President Lazarus Chakwera has dismissed fears that moving most government departments to the country`s capital Lilongwe will have financial implications on former designated towns or cities.   

The Malawi Leader said this today in Parliament in response to a question by Zomba Central lawmaker Bester Awali who asked government on how is going to address economic and business opportunity challenges to be brought about by Government’s decision to move the Immigration Headquarters to Lilongwe.

Chakwera, who was appearing before the august House for the third the since ascending to power last year, said the decision to move the Immigration Headquarters was earlier suggested by the late President Bingu wa Mutharika in his first tenure.

The Malawi leader has reasoned that Bingu`s vision should be carried upon in fulfillment of what he called administrative efficiency of the immigration department.

“I fully agree with President Bingu`s foresight in promoting the effectiveness of government agencies for the sake of economic activity, he pursued this vision despite the fact relocating the head offices of government institutions to the capital meant relocating them to a region he himself did not come from.

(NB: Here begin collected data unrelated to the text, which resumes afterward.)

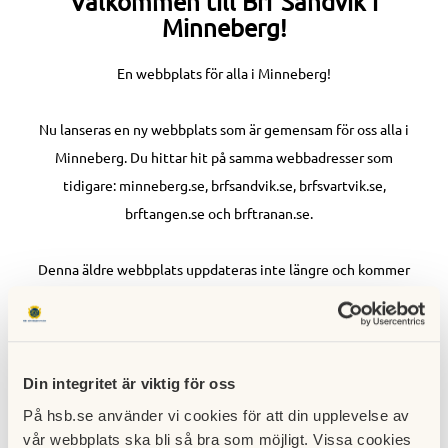
Välkommen till Brf Sandvik i
Minneberg!
En webbplats för alla i Minneberg!
Nu lanseras en ny webbplats som är gemensam för oss alla i
Minneberg. Du hittar hit på samma webbadresser som
tidigare: minneberg.se, brfsandvik.se, brfsvartvik.se,
brftangen.se och brftranan.se.
Denna äldre webbplats uppdateras inte längre och kommer
att stängas ned.
Välkommen in på den nya webben!
Din integritet är viktig för oss
På hsb.se använder vi cookies för att din upplevelse av
vår webbplats ska bli så bra som möjligt. Vissa cookies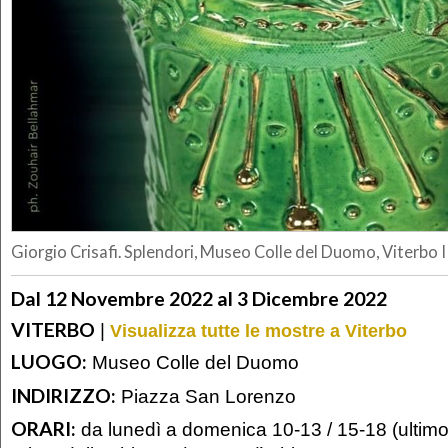
Giorgio Crisafi. Splendori, Museo Colle del Duomo, Viterbo 
Dal 12 Novembre 2022 al 3 Dicembre 2022
VITERBO
|
Visualizza tutte le mostre a Viterbo
LUOGO:
Museo Colle del Duomo
INDIRIZZO:
Piazza San Lorenzo
ORARI:
da lunedì a domenica 10-13 / 15-18 (ultimo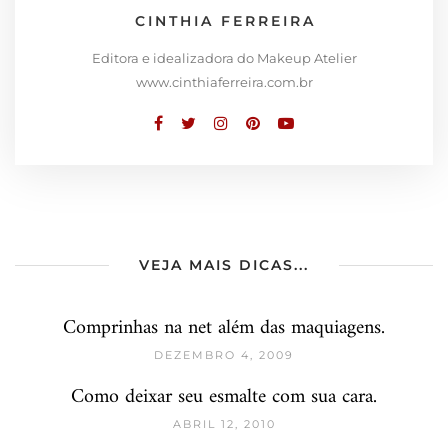
CINTHIA FERREIRA
Editora e idealizadora do Makeup Atelier
www.cinthiaferreira.com.br
VEJA MAIS DICAS...
Comprinhas na net além das maquiagens.
DEZEMBRO 4, 2009
Como deixar seu esmalte com sua cara.
ABRIL 12, 2010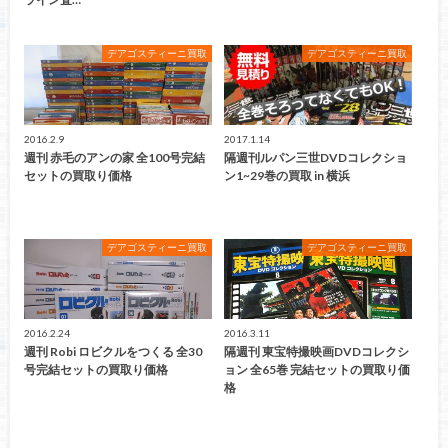
デアゴスティーニ買取
デアゴスティーニ買取
2016.2.9
2017.1.14
週刊 赤毛のアンの家 全100号完結
隔週刊ルパン三世DVDコレクショ
セットの買取り価格
ン1~29巻の買取 in 横浜
デアゴスティーニ買取
デアゴスティーニ買取
2016.2.24
2016.3.11
週刊 Robi ロビクルをつくる 全30
隔週刊 東宝特撮映画DVDコレクシ
号完結セットの買取り価格
ョン 全65巻 完結セットの買取り価
格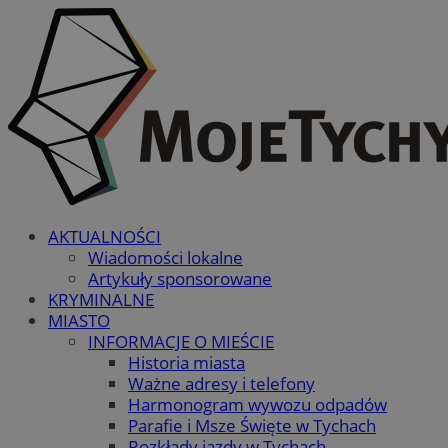
AKTUALNOŚCI
Wiadomości lokalne
Artykuły sponsorowane
KRYMINALNE
MIASTO
INFORMACJE O MIEŚCIE
Historia miasta
Ważne adresy i telefony
Harmonogram wywozu odpadów
Parafie i Msze Święte w Tychach
Rozkłady jazdy w Tychach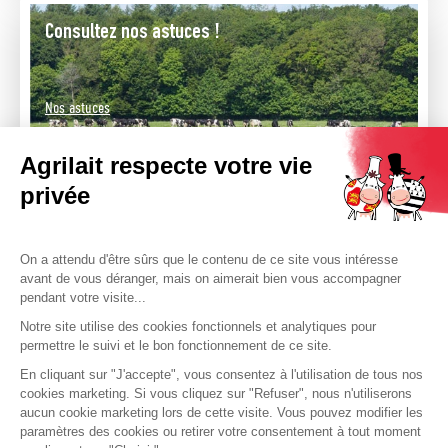
Consultez nos astuces !
Nos astuces
Agrilait respecte votre vie
privée
Retrouvez Agrilait sur les réseaux
sociaux
On a attendu d'être sûrs que le contenu de ce site vous intéresse
avant de vous déranger, mais on aimerait bien vous accompagner
pendant votre visite...
Notre site utilise des cookies fonctionnels et analytiques pour
Nos astuces
permettre le suivi et le bon fonctionnement de ce site.
Foire aux questions
En cliquant sur "J'accepte", vous consentez à l'utilisation de tous nos
cookies marketing. Si vous cliquez sur "Refuser", nous n'utiliserons
Nous contacter
aucun cookie marketing lors de cette visite. Vous pouvez modifier les
paramètres des cookies ou retirer votre consentement à tout moment
Où trouver nos produits ?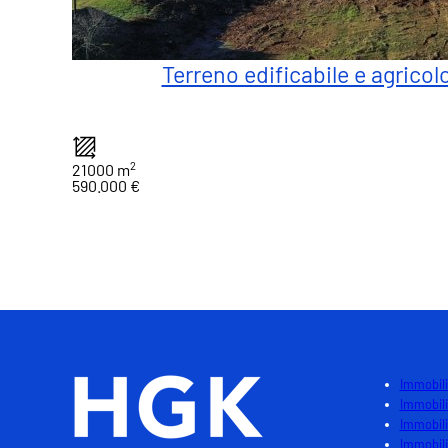
Terreno edificabile e agricolo
2
21000 m
590.000 €
1
Immobili
Immobili
Immobili
Immobili 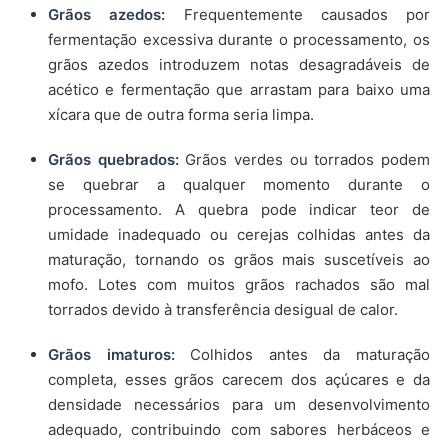
Grãos azedos:
Frequentemente causados por
fermentação excessiva durante o processamento, os
grãos azedos introduzem notas desagradáveis de
acético e fermentação que arrastam para baixo uma
xícara que de outra forma seria limpa.
Grãos quebrados:
Grãos verdes ou torrados podem
se quebrar a qualquer momento durante o
processamento. A quebra pode indicar teor de
umidade inadequado ou cerejas colhidas antes da
maturação, tornando os grãos mais suscetíveis ao
mofo. Lotes com muitos grãos rachados são mal
torrados devido à transferência desigual de calor.
Grãos imaturos:
Colhidos antes da maturação
completa, esses grãos carecem dos açúcares e da
densidade necessários para um desenvolvimento
adequado, contribuindo com sabores herbáceos e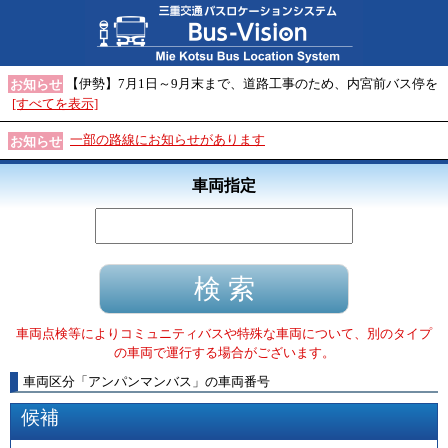
【伊勢】7月1日～9月末まで、道路工事のため、内宮前バス停を
お知らせ
[すべてを表示]
一部の路線にお知らせがあります
お知らせ
車両指定
車両点検等によりコミュニティバスや特殊な車両について、別のタイプ
の車両で運行する場合がございます。
車両区分
「
アンパンマンバス
」
の車両番号
候補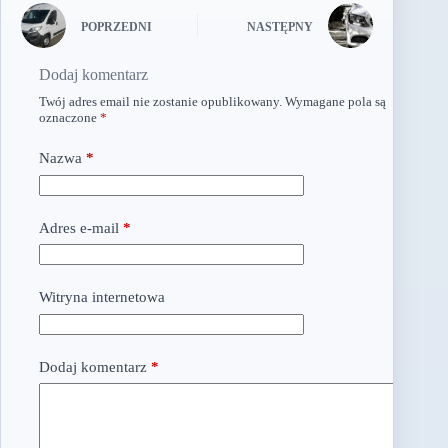
POPRZEDNI
NASTĘPNY
Dodaj komentarz
Twój adres email nie zostanie opublikowany.
Wymagane pola są
oznaczone
*
Nazwa
*
Adres e-mail
*
Witryna internetowa
Dodaj komentarz
*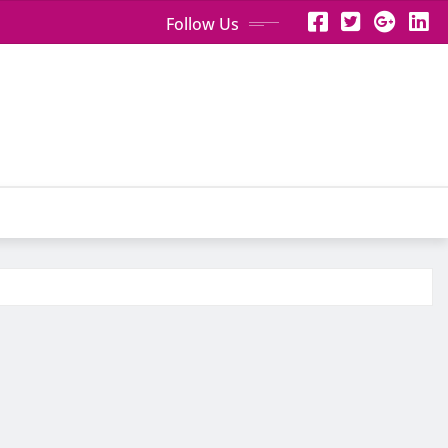
Follow Us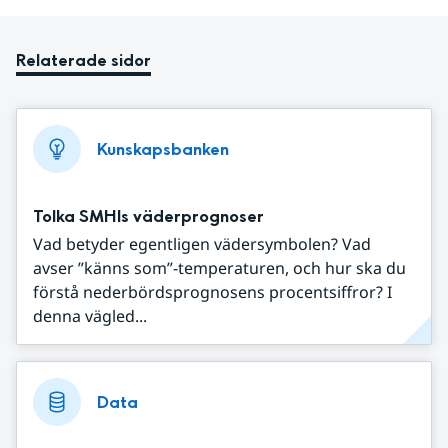
Relaterade sidor
Kunskapsbanken
Tolka SMHIs väderprognoser
Vad betyder egentligen vädersymbolen? Vad
avser ”känns som”-temperaturen, och hur ska du
förstå nederbördsprognosens procentsiffror? I
denna vägled...
Data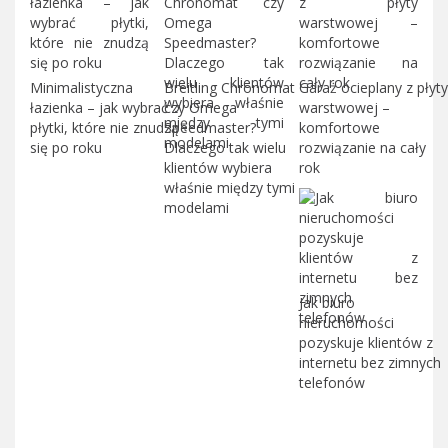
Minimalistyczna
Breitling Chronomat
Garaż ocieplany z płyty
łazienka – jak wybrać
czy Omega
warstwowej –
płytki, które nie znudzą
Speedmaster?
komfortowe
się po roku
Dlaczego tak wielu
rozwiązanie na cały
klientów wybiera
rok
właśnie między tymi
modelami
Jak biuro
nieruchomości
pozyskuje klientów z
internetu bez zimnych
telefonów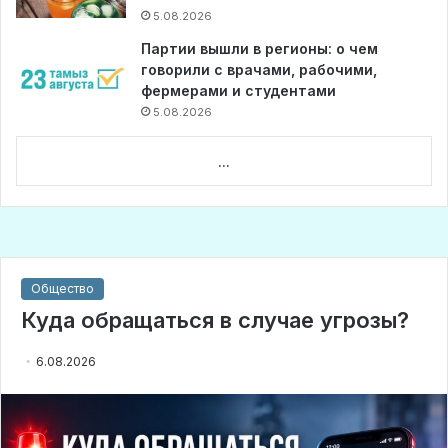
5.08.2026
Партии вышли в регионы: о чем
говорили с врачами, рабочими,
фермерами и студентами
5.08.2026
...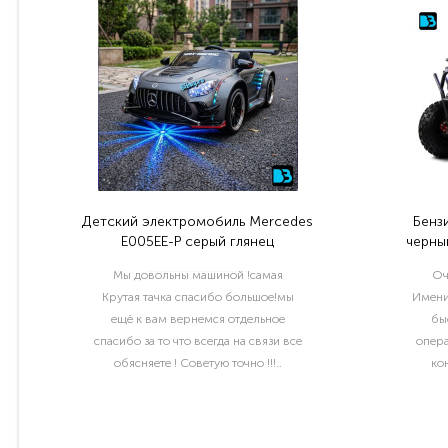
Детский электромобиль Mercedes
Бенз
E005EE-P серый глянец
черный
Мы довольны машиной !самая
Оч
Крутая тачка спасибо большое!мы
Имени
ещё к вам вернемся отдельное
бы
спасибо за то что всегда на связи все
опера
обясняете ! Советую точно !!!..
ко
раб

“He promoted the idea because he knew he would improve service delivery to all Malawians and I promise Malawians that the focus of better delivery to all Malawians will continue under my administration,” he said.

Also posing a supplementary question to the Head of State was lawmaker for Machinga East Esther Jolobala who wanted to know the President assurance on safety of women during campaign period as most are mistreated by their male counterparts.

“I can assure Machinga East that she will be protected and those who will not protect her need to be dealt with.

“And does not need to take the President to speak up for somebody to do what they are implored to do, this country needs to work up, every institution needs to work following the rules that are already there; the laws that are already because we wanna stand for the rule of law,” said Chakwera in his response.

Meanwhile, the Malawi leader has refuted assumptions that the office of the President and Cabinet (OPC) is a dumping ground for principal secretaries as observed by Zomba Lisanjala parliamentarian.

William Susuwele Banda Who asked Chakwera on how government would ensure policy decisions are based on correct facts to avoid such cases involving Principal Secretaries who are dumped at the OPC.

Chakwera goes to Parliament in compliance with Section 89 (4) of the Constitution which says that the President shall be called to Parliament to answer questions at such times as may be prescribed by the Standing Orders of Parliament or on a motion of the National Assembly.